Search results. Am I missing something, or do the search results only show titles of documents found? It would be great if the results could show in a wider format, with a few words of context, and possibly some chosen metadata, statistics, labels, wordcounts, date of last edit, etc.
Bookmarks as links. If I understood it correctly, adding a link in object A to object B also creates a reciprocal “bookmark” from object B to object A - but the bookmark is not permanent at all, it’s easy to just delete it in object B, while the link from A to B remains. I don’t think this serves a lot of purpose - I’d think “what links here” would be read-only, not modifiable from the target. Also, as bookmarks in object A pile on, it’s no longer easy to see where the link’s origin is located - especially if object A is a longer piece of text, I’d like to be able to see why it linked to B in the first place.

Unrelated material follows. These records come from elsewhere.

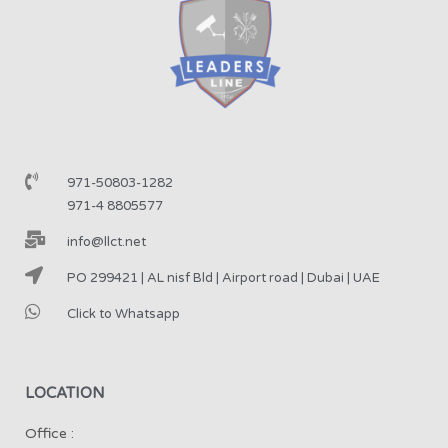
971-50803-1282
971-4 8805577
info@llct.net
PO 299421 | AL nisf Bld | Airport road | Dubai | UAE
Click to Whatsapp
LOCATION
Office :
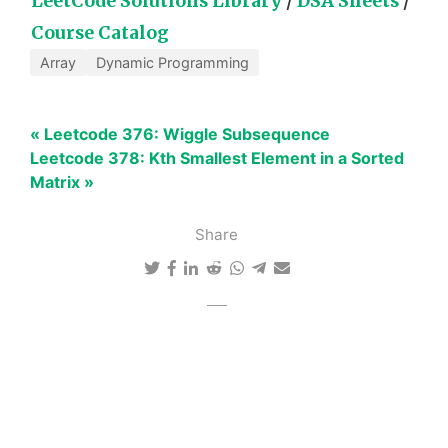
LeetCode Solutions Library
/
DSA Sheets
/
Course Catalog
Array
Dynamic Programming
« Leetcode 376: Wiggle Subsequence
Leetcode 378: Kth Smallest Element in a Sorted
Matrix »
Share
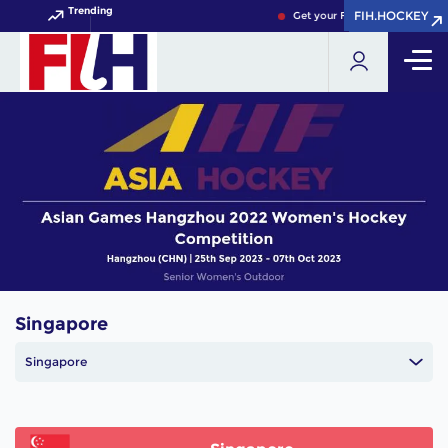
Trending
FIH.HOCKEY
FIH.HOCKEY
Get your FIH Hockey World Cu
Singapore
Singapore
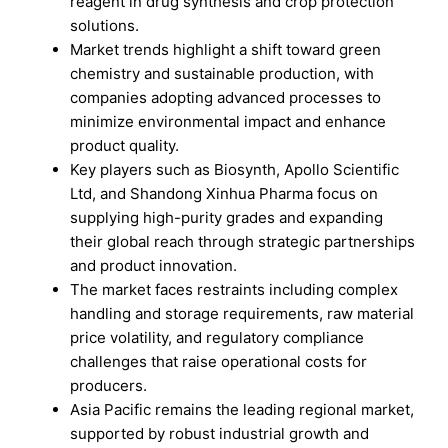
reagent in drug synthesis and crop protection
solutions.
Market trends highlight a shift toward green
chemistry and sustainable production, with
companies adopting advanced processes to
minimize environmental impact and enhance
product quality.
Key players such as Biosynth, Apollo Scientific
Ltd, and Shandong Xinhua Pharma focus on
supplying high-purity grades and expanding
their global reach through strategic partnerships
and product innovation.
The market faces restraints including complex
handling and storage requirements, raw material
price volatility, and regulatory compliance
challenges that raise operational costs for
producers.
Asia Pacific remains the leading regional market,
supported by robust industrial growth and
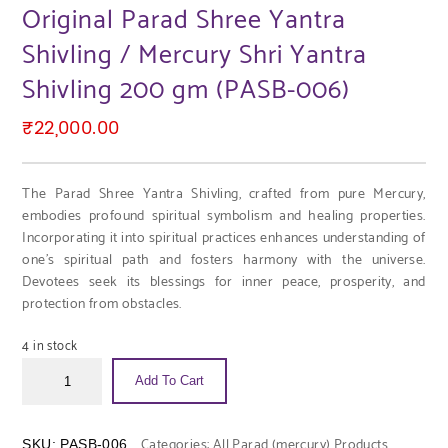
Original Parad Shree Yantra
Shivling / Mercury Shri Yantra
Shivling 200 gm (PASB-006)
₹
22,000.00
The Parad Shree Yantra Shivling, crafted from pure Mercury,
embodies profound spiritual symbolism and healing properties.
Incorporating it into spiritual practices enhances understanding of
one’s spiritual path and fosters harmony with the universe.
Devotees seek its blessings for inner peace, prosperity, and
protection from obstacles.
4 in stock
Add To Cart
Categories:
All Parad (mercury) Products
,
SKU:
PASB-006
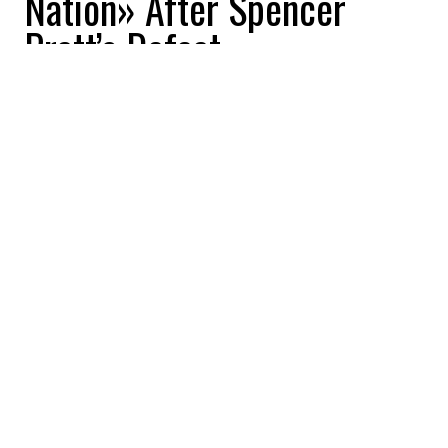
Nation» After Spencer
Pratt’s Defeat
Buzznews
2026-06-15 14:15:26
SHARE
:
Credit: Getty Images
Donald Trump lashed out at California’s
election system after Republican candidate
Spencer Pratt was eliminated from the Los
Angeles mayoral race despite holding an
early lead on election night. The president
accused the election process of being
rigged and compared the United States to a
«3rd World Nation» as final vote counts
pushed City Councilmember Nithya Raman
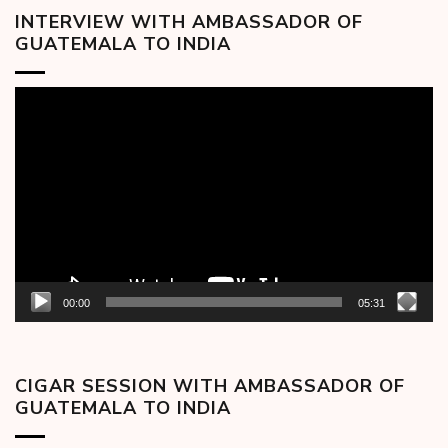
INTERVIEW WITH AMBASSADOR OF
GUATEMALA TO INDIA
Video
Player
00:00
05:31
CIGAR SESSION WITH AMBASSADOR OF
GUATEMALA TO INDIA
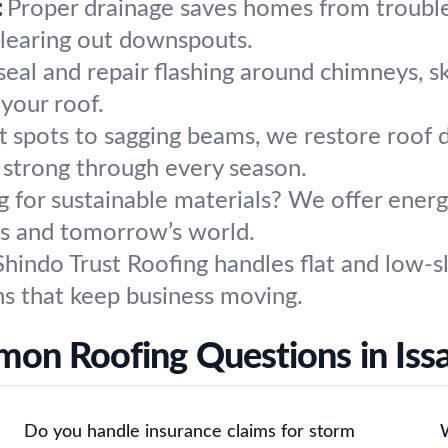
:
Proper drainage saves homes from troubl
 clearing out downspouts.
eal and repair flashing around chimneys, sky
your roof.
t spots to sagging beams, we restore roof d
 strong through every season.
 for sustainable materials? We offer energy
eds and tomorrow’s world.
Shindo Trust Roofing handles flat and low-s
ns that keep business moving.
on Roofing Questions in Iss
Do you handle insurance claims for storm
W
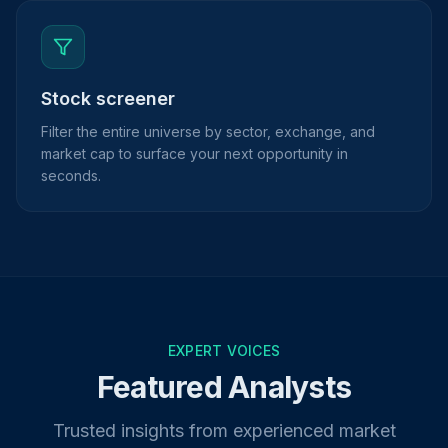
Stock screener
Filter the entire universe by sector, exchange, and
market cap to surface your next opportunity in
seconds.
EXPERT VOICES
Featured Analysts
Trusted insights from experienced market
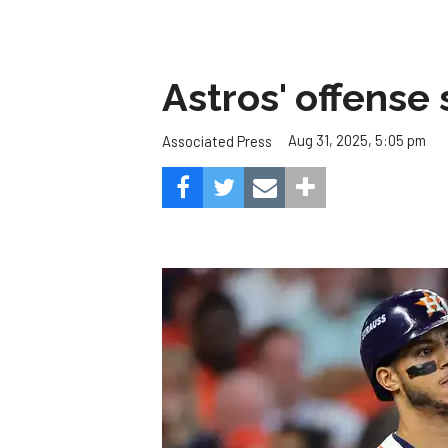
Astros' offense 
Aug 31, 2025, 5:05 pm
Associated Press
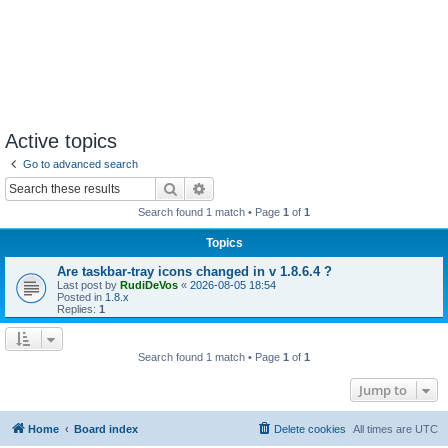
Active topics
Go to advanced search
Search
Advanced search
Search found 1 match • Page
1
of
1
Topics
Are taskbar-tray icons changed in v 1.8.6.4 ?
Last post by
RudiDeVos
«
2026-08-05 18:54
Posted in
1.8.x
Replies:
1
Search found 1 match • Page
1
of
1
Jump to
Home
Board index
Delete cookies
All times are
UTC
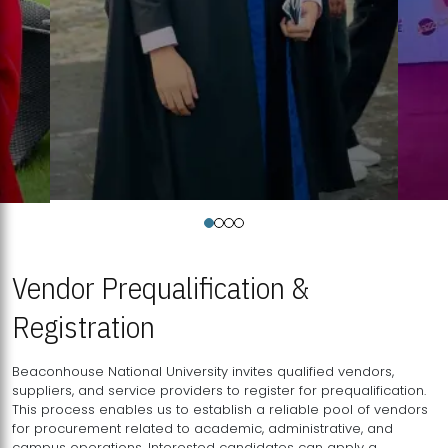
Vendor Prequalification &
Registration
Beaconhouse National University invites qualified vendors,
suppliers, and service providers to register for prequalification.
This process enables us to establish a reliable pool of vendors
for procurement related to academic, administrative, and
campus operations. Interested candidates can apply a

Corkboard. Since this is the only place where objects are shown as “cards”, I’m missing a way to organize them as I see fit. Obviously their placement would have to have a “context” in which it would be stored, but if, say, a Collection could be recognized by the Corkboard and save its cards’ placement, that would serve as a great visual organization tool. And if the cards could have lines joining them where the documents link to each other - oh my, THAT would be something!
Outliner. Finally, a table view of selected items! It took me a moment to find the column settings (usually it’s the right-click on column headers, but whatever works). The only thing I’m missing here is a way to show keywords as plain text, instead of colored boxes; having to tickle them with the mouse to read them seems like reading Braille, as well as a means to edit them right there. But the right-hand pane can show a keyword editing panel, so that’s just fine.
As far as I can see, that’s as much as I could squeeze out of the metadata capabilities - while way ahead of other popular editors, in this area at least, it’s still not my dream tool… yet. I really wish it were, it seems like a great piece of software otherwise!
Oh, one more thing that’s been bugging me: Undo doesn’t work on any structural changes! I can’t undo changing a label, moving a document into another hierarchy, adding a comment, changing keywords… It’s all too easy to do serious damage this way, by, say, carelessly dragging an intricate selection of objects, each in a different folder, all into one target. Comments, since I mentioned them, would be way more useful if they were shown on the margins, not in a separate panel.
What do you (guys/girls/people/L&L) think? Am I the odd fish with such weird expectations, or would these sound like a good idea?